Simple Proof by induction: “9 divides $n^3 + (n+1)^3 + (n+2)^3$”

Question

I'm trying to prove using induction that 9 divides $n^3 + (n+1)^3 + (n+2)^3$ whenever $n$ is a non-negative integer. So far, I have:

1. Base case: P(1) = (1) + (8) + (27) = 36, 36 can be divided by 9 so the base case is valid
2. Inductive step: let p(n) be the statement 9 divides $n^3 + (n+1)^3 + (n+2)^3$ Assume p(k) is true, so 9 divides $k^3 + (k+1)^3 + (k+2)^3$

And this is where I'm stuck. I'm not sure how to demonstrate that 9 divides P(n) when n = k+1. If someone could step me in the right direction that would be awesome. Thanks!

Answer 1

You want to prove that if $9\mid[n^3+(n+1)^3+(n+2)^3]$ then $9\mid[(n+1)^3+(n+2)^3+(n+3)^3]$. This boils down to proving that $9\mid[(n+3)^3-n^3]$.

Answer 2

Here's an all-purpose technique for proving your kind of induction problems.

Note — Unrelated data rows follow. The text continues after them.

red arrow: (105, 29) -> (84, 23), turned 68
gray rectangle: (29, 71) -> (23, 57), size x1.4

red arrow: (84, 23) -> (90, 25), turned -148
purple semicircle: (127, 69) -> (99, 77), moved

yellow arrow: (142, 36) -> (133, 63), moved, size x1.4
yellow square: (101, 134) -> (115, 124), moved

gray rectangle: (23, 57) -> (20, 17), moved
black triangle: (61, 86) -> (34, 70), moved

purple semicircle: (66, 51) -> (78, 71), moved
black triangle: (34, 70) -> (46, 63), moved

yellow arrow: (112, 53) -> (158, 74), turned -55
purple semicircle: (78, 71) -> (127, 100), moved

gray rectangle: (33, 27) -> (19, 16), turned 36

You are trying to prove using induction that 9 divides $n^3 + (n+1)^3 + (n+2)^3$ whenever n is a non-negative integer.

You have already demonstrated the base case, so here's the inductive step.

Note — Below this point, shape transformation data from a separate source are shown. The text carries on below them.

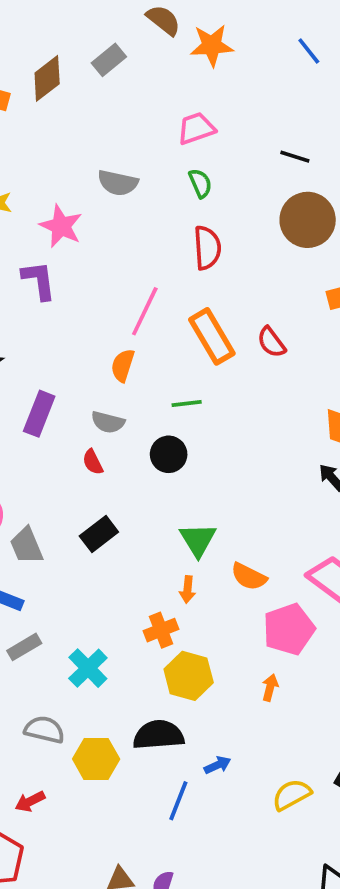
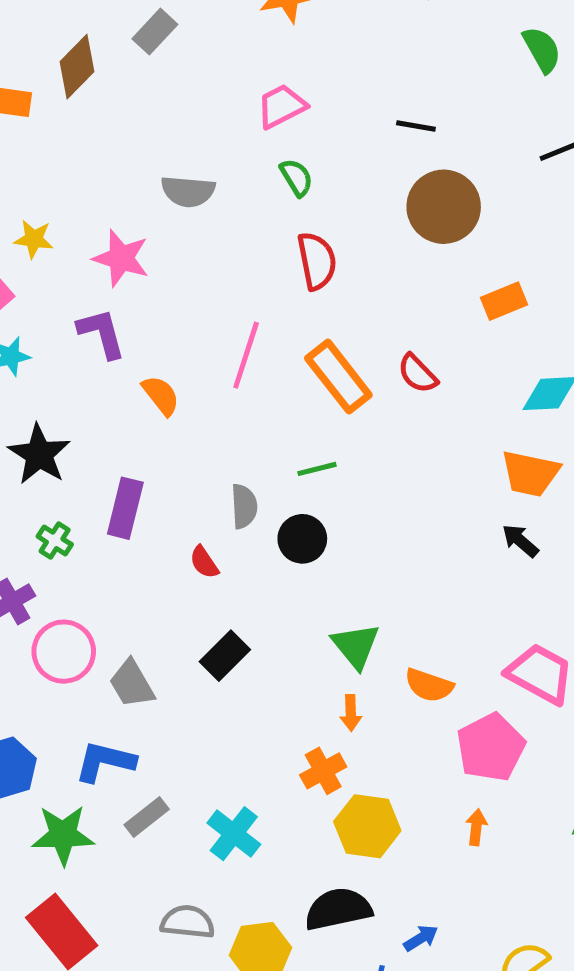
orange semicircle: (123, 365) -> (161, 395), moved, turned 132
gray semicircle: (108, 422) -> (244, 506), moved, turned -100

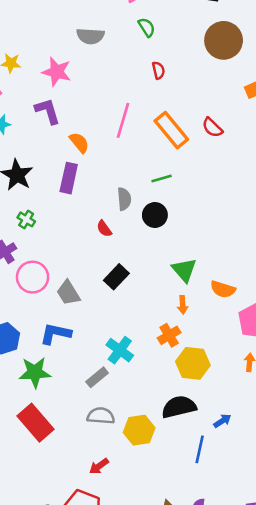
red semicircle: (317, 261) -> (158, 70), size x0.6
purple rectangle: (125, 508) -> (69, 178), moved
gray rectangle: (147, 817) -> (97, 377), moved
cyan cross: (234, 834) -> (120, 350), moved

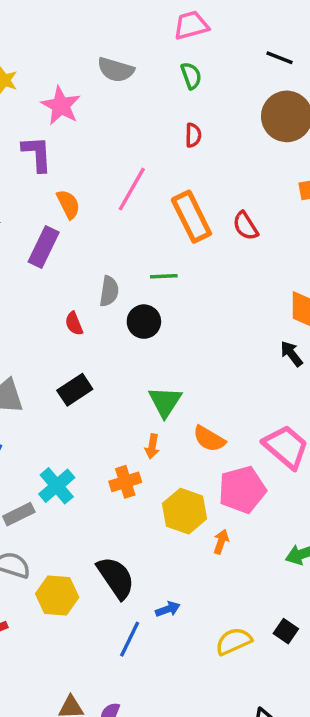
yellow hexagon: (193, 363) -> (185, 511), moved
black semicircle: (179, 407) -> (116, 578), turned 56

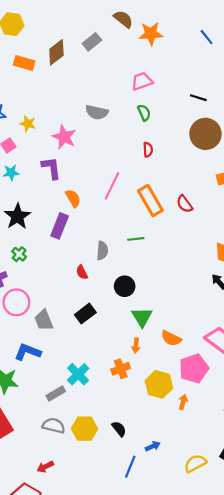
black circle: (144, 322) -> (125, 286), moved
black semicircle: (116, 578) -> (119, 429), size x0.6
yellow hexagon: (57, 595) -> (85, 429), moved

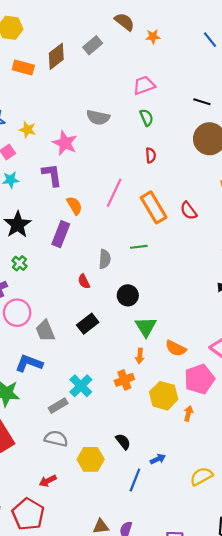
orange star: (151, 34) -> (153, 37), size x0.6
yellow hexagon: (85, 429) -> (91, 459), moved

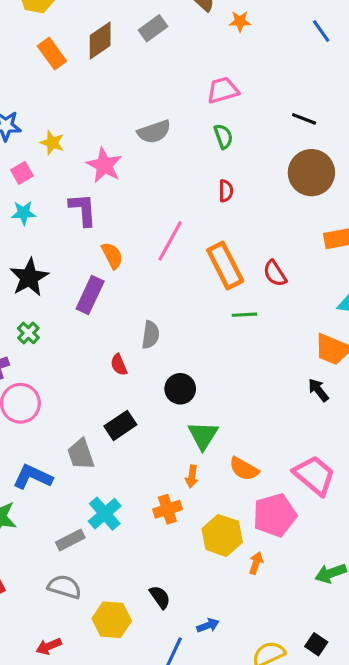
orange rectangle: (23, 68) -> (52, 54), turned 35
gray semicircle: (98, 117) -> (154, 132), turned -35
green line: (139, 247) -> (244, 315), moved
gray trapezoid: (45, 331) -> (81, 454), moved

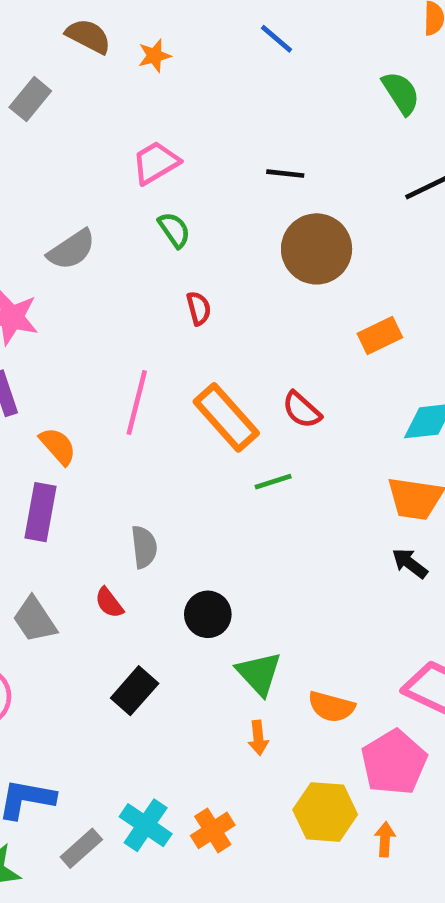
gray trapezoid: (81, 454) -> (35, 620), moved
orange cross: (167, 509) -> (213, 830), moved
gray rectangle: (70, 540) -> (81, 848), moved

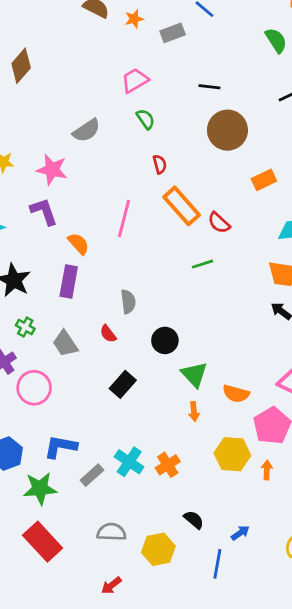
gray rectangle: (30, 99) -> (173, 33), moved, turned 30
orange rectangle: (226, 417) -> (182, 206), moved

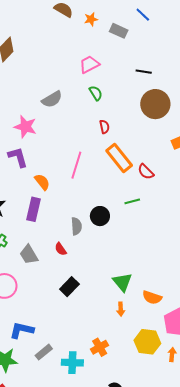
gray rectangle: (173, 33) -> (119, 31), turned 42
black circle: (165, 340) -> (100, 216), moved
cyan cross: (129, 462) -> (72, 363), moved, turned -35

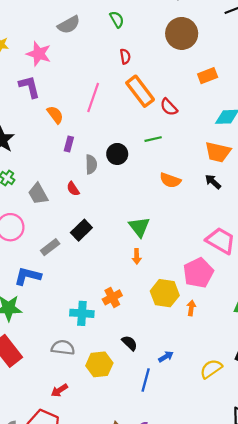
purple rectangle: (34, 209) -> (69, 144), moved, size x0.6
orange semicircle: (152, 297) -> (170, 180), moved
gray rectangle: (44, 352) -> (50, 247), moved

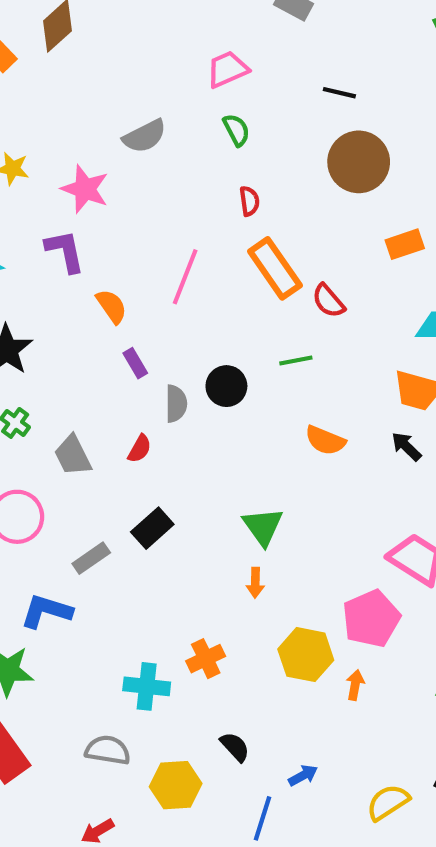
purple rectangle: (69, 144) -> (135, 363), turned -48
red semicircle: (73, 189) -> (140, 449), turned -120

Assuming it is true for n, is it also true for n+1?

That means to say: is $(n+1)^3 + (n+2)^3 + (n+3)^3$ divisible by 9?

Well, if $[(n+1)^3 + (n+2)^3 + (n+3)^3] -[n^3 + (n+1)^3 + (n+2)^3]$ (the difference of the inductive step and the formula) is divisible by 9, so is $(n+1)^3 + (n+2)^3 + (n+3)^3$.

Why? A bit of modular arithmetic here. If (x mod 9) - (0 mod 9) = (0 mod 9) then x = (0 mod 9). This means that if the difference is divisible by 9, and one of the numbers in our subtraction is divisible by 9, the other number must be too.

I'm not going to do the algebra on here, but you can verify that $[(n+1)^3 + (n+2)^3 + (n+3)^3] -[n^3 + (n+1)^3 + (n+2)^3]$ simplifies into $9n^2+27n+27$ which you can rewrite as $9(n^2+3n+3)$. Hence the difference is divisible by 9, and so is our inductive step.

Q.E.D.

Answer 3

HINT $\ \ $ If $\rm\ 9\:|\:P(n)\ $ then $\rm \ 9\:|\:P(n+1)\ \iff\ 9\ | \ P(n+1)-P(n)\ =\ (n+3)^3 - n^3$

REMARK $\ $ This reduction can be viewed as arising from rewriting $\rm\: P(n)\: $ as a telescoping series

$$\rm P(n) = (P(n)-P(n-1)) + (P(n-1)-P(n-2)) +\: \cdots\: + (P(1)-P(0))+\ P(0) $$

Thus $\ 9\ $ divides $\rm\ P(n)\ $ if it divides all RHS terms,$\ $ i.e.$\ $ all the differences $\rm \ P(i+1)-P(i)\ $ and $\rm\ P(0)$. Since $\rm\: P\:$ is a polynomial, its difference has lower degree than $\rm\: P\:$, so the problem reduces to a simpler one.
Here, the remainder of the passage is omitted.